What to produce -> Copying rule for the data below: pictures stay out, and only the lines from the one with "Privacy Policy" down to the one with "https://maps.app.goo.gl/NnXUz3xuP1Cz35S17", inclusive, are repeated exactly.

Data for review ->
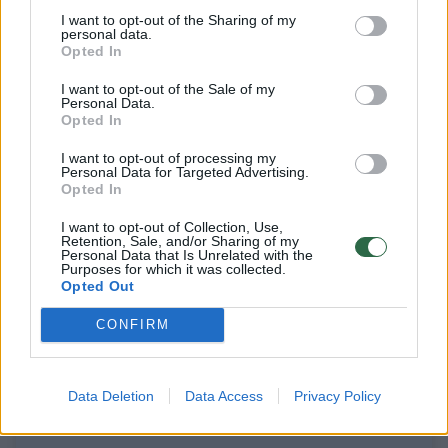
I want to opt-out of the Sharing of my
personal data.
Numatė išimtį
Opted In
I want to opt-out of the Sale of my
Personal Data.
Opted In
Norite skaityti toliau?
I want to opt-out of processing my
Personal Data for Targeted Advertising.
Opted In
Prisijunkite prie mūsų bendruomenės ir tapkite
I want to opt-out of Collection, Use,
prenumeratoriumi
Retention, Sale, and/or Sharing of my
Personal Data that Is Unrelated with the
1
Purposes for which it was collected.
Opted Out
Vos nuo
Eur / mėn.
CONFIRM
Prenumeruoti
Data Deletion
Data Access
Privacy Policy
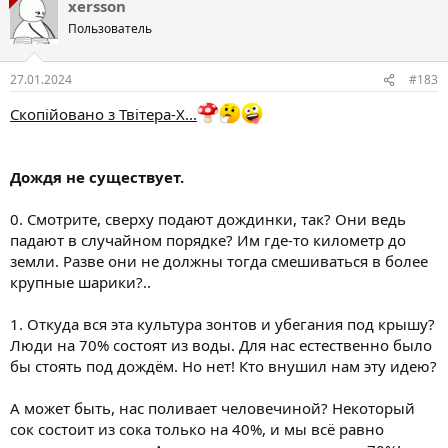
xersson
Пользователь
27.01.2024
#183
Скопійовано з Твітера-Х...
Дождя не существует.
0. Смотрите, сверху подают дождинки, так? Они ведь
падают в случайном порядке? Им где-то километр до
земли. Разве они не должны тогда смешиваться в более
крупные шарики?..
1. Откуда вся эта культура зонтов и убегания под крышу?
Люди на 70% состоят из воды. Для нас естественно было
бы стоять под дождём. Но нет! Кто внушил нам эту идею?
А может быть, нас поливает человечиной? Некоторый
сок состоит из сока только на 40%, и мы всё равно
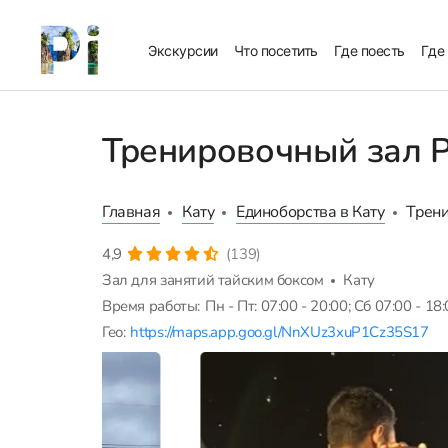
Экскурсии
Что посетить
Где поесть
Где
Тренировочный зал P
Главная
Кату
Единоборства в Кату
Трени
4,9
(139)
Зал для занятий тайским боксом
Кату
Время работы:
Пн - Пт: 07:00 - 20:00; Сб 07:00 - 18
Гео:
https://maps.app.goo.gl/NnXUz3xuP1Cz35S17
...
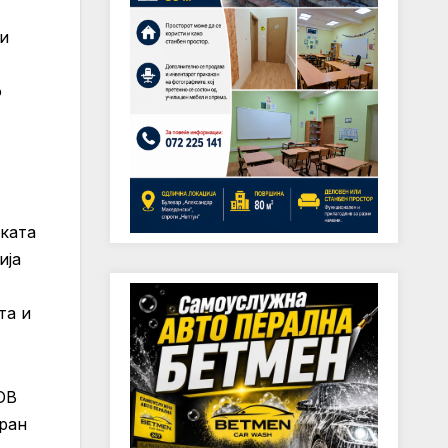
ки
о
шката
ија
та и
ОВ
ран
--
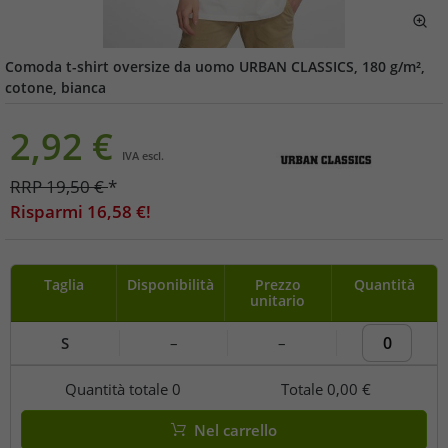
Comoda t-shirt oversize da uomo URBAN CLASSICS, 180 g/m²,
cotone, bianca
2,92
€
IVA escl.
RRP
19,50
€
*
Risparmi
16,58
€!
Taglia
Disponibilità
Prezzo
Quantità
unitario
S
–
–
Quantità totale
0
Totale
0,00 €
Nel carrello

Result of this task ->
Privacy Policy
xersson
Пользователь
27.01.2024
#183
Скопійовано з Твітера-Х...
Дождя не существует.
0. Смотрите, сверху подают дождинки, так? Они ведь
падают в случайном порядке? Им где-то километр до
земли. Разве они не должны тогда смешиваться в более
крупные шарики?..
1. Откуда вся эта культура зонтов и убегания под крышу?
Люди на 70% состоят из воды. Для нас естественно было
бы стоять под дождём. Но нет! Кто внушил нам эту идею?
А может быть, нас поливает человечиной? Некоторый
сок состоит из сока только на 40%, и мы всё равно
Экскурсии
Что посетить
Где поесть
Где
Тренировочный зал P
Главная
Кату
Единоборства в Кату
Трени
4,9
(139)
Зал для занятий тайским боксом
Кату
Время работы:
Пн - Пт: 07:00 - 20:00; Сб 07:00 - 18
Гео:
https://maps.app.goo.gl/NnXUz3xuP1Cz35S17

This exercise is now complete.